The roots are $x=-3$ , $x=4$ , $x=i$ ,and $x=-i$.
Consider the quadratic function ${{x}^{4}}-{{x}^{3}}-11{{x}^{2}}=x+12$. By the trial and error method, it is observed that $x=4$ is a root of the function. Thus $\left( x-4 \right)$ is a factor.

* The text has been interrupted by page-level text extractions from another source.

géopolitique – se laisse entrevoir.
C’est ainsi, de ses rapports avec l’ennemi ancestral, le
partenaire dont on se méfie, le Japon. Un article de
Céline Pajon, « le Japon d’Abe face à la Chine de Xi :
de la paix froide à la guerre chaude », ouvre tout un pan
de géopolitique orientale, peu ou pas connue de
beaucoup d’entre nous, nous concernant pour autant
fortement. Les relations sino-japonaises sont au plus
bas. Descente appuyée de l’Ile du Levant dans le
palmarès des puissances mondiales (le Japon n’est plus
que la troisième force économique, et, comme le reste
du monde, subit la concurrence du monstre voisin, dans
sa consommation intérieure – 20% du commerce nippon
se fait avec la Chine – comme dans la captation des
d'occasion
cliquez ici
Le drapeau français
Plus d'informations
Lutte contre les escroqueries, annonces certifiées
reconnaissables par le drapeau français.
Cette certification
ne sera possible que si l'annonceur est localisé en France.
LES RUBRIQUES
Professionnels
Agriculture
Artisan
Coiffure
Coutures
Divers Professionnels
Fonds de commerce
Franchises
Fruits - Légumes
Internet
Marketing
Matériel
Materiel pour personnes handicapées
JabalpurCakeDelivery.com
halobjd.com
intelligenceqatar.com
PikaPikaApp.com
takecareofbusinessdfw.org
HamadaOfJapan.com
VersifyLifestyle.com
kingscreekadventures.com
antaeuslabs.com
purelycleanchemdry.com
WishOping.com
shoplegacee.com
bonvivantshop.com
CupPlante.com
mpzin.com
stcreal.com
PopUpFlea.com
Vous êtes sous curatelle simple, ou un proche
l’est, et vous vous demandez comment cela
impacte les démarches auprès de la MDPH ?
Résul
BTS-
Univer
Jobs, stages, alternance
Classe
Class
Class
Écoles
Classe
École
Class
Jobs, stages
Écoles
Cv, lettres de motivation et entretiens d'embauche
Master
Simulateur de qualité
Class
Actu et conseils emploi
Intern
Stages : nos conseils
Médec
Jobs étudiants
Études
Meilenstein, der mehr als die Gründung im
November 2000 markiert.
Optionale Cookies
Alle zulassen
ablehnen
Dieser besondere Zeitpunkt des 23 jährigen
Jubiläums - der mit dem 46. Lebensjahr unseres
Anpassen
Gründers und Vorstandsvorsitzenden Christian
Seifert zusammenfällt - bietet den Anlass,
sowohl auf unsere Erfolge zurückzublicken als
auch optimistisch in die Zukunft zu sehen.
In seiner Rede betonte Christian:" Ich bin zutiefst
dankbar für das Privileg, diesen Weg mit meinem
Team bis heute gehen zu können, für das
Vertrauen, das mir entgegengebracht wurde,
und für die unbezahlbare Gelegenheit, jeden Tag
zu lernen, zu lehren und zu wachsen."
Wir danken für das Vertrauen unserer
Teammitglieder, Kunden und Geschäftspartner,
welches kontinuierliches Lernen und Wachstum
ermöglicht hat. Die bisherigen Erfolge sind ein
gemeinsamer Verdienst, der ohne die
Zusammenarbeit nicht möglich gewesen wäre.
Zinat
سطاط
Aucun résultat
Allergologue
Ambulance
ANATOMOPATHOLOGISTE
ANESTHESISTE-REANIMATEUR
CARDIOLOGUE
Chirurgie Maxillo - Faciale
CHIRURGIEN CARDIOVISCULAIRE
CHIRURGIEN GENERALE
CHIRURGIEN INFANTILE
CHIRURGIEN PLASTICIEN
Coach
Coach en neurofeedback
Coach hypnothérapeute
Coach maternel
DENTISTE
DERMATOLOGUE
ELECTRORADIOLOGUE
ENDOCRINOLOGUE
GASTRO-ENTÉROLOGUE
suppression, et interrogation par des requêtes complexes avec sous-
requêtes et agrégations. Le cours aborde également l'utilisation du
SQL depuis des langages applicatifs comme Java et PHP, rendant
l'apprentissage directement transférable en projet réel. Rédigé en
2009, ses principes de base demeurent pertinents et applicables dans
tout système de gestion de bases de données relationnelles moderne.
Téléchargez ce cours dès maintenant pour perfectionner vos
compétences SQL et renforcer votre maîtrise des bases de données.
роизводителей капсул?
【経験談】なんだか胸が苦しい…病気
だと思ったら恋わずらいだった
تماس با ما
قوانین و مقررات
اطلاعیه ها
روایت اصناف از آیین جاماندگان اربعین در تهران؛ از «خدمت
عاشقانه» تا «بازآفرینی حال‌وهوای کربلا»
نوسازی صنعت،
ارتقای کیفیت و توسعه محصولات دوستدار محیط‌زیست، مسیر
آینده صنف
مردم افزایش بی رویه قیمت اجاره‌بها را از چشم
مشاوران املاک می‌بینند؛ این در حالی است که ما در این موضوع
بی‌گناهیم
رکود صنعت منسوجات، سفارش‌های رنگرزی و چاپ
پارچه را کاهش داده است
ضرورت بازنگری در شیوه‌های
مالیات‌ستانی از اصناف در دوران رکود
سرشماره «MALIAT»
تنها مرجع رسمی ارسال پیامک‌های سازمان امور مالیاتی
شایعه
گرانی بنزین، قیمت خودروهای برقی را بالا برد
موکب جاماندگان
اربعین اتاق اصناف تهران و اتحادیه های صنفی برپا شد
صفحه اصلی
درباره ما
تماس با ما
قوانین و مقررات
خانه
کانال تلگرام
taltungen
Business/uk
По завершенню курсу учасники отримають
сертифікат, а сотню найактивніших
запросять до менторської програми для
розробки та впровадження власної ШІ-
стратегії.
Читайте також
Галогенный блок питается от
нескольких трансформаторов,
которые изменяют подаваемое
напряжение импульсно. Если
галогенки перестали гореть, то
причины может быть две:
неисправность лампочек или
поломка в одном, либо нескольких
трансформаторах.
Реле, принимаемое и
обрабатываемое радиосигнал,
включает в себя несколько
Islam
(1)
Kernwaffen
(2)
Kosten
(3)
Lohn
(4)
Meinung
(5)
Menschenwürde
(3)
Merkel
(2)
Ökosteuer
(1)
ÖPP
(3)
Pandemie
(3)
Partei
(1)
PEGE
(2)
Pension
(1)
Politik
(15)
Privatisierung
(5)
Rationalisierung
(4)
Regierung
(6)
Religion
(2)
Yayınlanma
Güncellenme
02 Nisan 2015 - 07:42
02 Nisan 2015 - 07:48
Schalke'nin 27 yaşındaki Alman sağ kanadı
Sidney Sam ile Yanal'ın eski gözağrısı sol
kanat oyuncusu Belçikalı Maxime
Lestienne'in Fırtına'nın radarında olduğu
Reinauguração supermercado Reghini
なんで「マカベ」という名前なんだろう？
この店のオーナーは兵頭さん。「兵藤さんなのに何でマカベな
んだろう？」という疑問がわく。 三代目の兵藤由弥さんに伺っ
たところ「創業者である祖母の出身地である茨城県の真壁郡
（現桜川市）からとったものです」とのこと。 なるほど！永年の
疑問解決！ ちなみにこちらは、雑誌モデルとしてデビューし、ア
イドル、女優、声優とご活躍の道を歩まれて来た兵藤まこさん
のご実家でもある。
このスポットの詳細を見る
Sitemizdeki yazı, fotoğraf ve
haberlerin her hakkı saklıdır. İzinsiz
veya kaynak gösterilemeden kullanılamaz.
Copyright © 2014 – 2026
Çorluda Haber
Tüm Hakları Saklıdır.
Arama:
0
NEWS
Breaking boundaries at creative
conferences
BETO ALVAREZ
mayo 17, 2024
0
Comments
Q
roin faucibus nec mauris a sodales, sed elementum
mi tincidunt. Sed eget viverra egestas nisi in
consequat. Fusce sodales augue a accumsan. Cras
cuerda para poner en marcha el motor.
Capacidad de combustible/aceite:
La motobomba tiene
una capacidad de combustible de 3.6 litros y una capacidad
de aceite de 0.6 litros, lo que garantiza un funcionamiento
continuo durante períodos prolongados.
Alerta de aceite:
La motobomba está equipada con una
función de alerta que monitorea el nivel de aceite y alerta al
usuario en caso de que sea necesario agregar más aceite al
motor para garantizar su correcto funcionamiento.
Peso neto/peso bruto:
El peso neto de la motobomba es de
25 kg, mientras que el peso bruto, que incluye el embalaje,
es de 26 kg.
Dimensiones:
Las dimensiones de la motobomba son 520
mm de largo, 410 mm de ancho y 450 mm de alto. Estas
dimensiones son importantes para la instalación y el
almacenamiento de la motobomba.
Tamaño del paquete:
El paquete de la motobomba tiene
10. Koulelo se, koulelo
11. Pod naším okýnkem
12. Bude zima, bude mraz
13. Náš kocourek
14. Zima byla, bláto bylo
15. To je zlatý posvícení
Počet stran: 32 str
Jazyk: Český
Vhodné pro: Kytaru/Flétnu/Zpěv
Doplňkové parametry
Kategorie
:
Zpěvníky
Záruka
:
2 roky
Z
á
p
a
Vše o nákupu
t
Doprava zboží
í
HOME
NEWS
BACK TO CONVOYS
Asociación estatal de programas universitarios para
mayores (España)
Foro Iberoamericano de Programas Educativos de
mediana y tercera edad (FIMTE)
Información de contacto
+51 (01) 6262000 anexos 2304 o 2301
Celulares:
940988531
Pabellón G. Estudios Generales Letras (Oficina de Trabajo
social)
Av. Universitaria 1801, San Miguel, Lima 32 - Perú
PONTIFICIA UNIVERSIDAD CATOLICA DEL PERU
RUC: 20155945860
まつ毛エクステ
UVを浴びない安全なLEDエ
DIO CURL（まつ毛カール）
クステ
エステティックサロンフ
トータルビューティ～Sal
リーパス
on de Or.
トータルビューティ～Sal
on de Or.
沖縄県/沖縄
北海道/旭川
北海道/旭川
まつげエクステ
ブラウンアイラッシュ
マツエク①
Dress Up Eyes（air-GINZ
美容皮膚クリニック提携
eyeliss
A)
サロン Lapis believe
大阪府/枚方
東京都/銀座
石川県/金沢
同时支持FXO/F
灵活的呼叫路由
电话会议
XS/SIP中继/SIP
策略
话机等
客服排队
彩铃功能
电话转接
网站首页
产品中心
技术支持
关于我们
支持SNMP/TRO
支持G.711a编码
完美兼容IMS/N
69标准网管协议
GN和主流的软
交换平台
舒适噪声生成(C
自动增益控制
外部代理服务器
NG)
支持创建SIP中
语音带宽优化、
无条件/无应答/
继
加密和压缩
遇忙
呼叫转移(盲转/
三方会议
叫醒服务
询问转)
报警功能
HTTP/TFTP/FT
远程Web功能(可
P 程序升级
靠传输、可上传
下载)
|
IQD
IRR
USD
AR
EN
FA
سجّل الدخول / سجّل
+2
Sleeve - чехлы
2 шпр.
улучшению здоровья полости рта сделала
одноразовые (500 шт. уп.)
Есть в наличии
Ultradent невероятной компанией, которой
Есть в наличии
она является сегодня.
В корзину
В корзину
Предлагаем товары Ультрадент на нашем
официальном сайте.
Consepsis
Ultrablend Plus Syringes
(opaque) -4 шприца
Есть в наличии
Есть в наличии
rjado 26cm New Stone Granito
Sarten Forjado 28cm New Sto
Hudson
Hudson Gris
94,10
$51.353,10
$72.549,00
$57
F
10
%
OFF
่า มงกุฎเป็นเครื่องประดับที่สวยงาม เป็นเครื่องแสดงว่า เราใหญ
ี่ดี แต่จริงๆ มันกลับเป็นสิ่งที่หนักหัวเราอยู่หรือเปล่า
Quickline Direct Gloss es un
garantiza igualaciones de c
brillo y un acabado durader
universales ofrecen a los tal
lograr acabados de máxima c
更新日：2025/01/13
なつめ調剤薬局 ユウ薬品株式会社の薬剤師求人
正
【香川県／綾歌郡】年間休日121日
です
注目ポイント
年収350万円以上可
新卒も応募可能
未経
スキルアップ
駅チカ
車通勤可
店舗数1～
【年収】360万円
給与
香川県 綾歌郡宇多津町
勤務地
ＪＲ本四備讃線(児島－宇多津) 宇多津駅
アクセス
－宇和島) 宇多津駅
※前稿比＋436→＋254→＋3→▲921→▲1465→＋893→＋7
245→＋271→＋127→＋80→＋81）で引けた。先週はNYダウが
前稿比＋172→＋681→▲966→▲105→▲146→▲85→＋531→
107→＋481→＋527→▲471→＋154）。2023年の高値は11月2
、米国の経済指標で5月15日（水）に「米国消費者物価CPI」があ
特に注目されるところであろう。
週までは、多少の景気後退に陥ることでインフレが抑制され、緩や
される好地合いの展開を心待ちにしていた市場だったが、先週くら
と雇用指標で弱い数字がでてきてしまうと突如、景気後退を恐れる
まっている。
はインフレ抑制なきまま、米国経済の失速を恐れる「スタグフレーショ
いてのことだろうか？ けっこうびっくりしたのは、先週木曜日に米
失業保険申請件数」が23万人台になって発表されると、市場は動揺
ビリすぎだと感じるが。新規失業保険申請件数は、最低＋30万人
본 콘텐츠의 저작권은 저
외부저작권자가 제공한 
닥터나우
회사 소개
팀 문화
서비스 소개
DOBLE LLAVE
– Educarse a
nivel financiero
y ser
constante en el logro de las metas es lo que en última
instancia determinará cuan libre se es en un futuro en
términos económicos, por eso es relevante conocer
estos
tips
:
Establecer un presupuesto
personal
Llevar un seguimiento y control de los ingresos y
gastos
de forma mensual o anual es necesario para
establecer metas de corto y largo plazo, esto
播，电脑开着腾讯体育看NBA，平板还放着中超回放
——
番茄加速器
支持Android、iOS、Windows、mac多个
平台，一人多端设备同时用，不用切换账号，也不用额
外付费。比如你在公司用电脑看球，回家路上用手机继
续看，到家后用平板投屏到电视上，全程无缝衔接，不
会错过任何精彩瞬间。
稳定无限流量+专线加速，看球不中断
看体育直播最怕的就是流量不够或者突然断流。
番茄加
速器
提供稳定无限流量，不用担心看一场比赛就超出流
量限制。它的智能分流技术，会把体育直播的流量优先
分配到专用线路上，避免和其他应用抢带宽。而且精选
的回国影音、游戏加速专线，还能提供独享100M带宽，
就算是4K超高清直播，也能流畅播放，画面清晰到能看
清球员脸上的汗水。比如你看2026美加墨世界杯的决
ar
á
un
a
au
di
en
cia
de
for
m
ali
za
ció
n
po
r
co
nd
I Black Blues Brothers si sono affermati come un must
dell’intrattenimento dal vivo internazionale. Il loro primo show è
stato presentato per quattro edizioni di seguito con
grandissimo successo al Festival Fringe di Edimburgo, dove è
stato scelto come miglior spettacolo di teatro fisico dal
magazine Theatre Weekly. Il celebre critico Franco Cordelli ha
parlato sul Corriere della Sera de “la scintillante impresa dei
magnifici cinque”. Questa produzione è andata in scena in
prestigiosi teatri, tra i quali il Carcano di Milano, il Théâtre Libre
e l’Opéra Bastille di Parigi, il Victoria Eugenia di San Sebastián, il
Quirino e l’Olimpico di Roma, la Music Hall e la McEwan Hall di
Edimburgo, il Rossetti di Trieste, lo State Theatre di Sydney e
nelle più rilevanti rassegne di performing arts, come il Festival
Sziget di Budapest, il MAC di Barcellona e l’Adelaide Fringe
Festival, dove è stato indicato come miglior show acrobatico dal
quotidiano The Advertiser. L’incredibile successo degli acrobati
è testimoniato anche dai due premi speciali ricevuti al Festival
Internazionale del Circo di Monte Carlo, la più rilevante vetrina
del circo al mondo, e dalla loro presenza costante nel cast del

By long division: x-4\overset{{{x}^{3}}+3{{x}^{2}}+x+3}{\overline{\left){\begin{align} & {{x}^{4}}-{{x}^{3}}-11{{x}^{2}}-x-12 \\ & \underline{{{x}^{4}}-4{{x}^{3}}} \\ & 3{{x}^{3}}-11{{x}^{2}}-x-12 \\ & \underline{3{{x}^{3}}-12{{x}^{2}}} \\ & {{x}^{2}}-x-12 \\ & \underline{{{x}^{2}}-4x} \\ & 3x-12 \\ & \underline{3x-12} \\ & 0 \\ \end{align}}\right.}} Thus, the function can be expressed as $\left( x-4 \right)\left( {{x}^{3}}+3{{x}^{2}}+x+3 \right)=0$ Simplify further: \begin{align} & \left( x-4 \right)\left( {{x}^{3}}+3{{x}^{2}}+x+3 \right)=0 \\ & \left( x-4 \right)\left( {{x}^{2}}\left( x+3 \right)+1\left( x+3 \right) \right)=0 \\ & \left( x-4 \right)\left( x+3 \right)\left( {{x}^{2}}+1 \right)=0 \\ & x=4,-3,\pm i \end{align} Thus, the roots of the polynomial of the equation ${{x}^{4}}-{{x}^{3}}-11{{x}^{2}}-x-12=0$ are $x=-3$ , $x=4$ , $x=i$ ,and $x=-i$.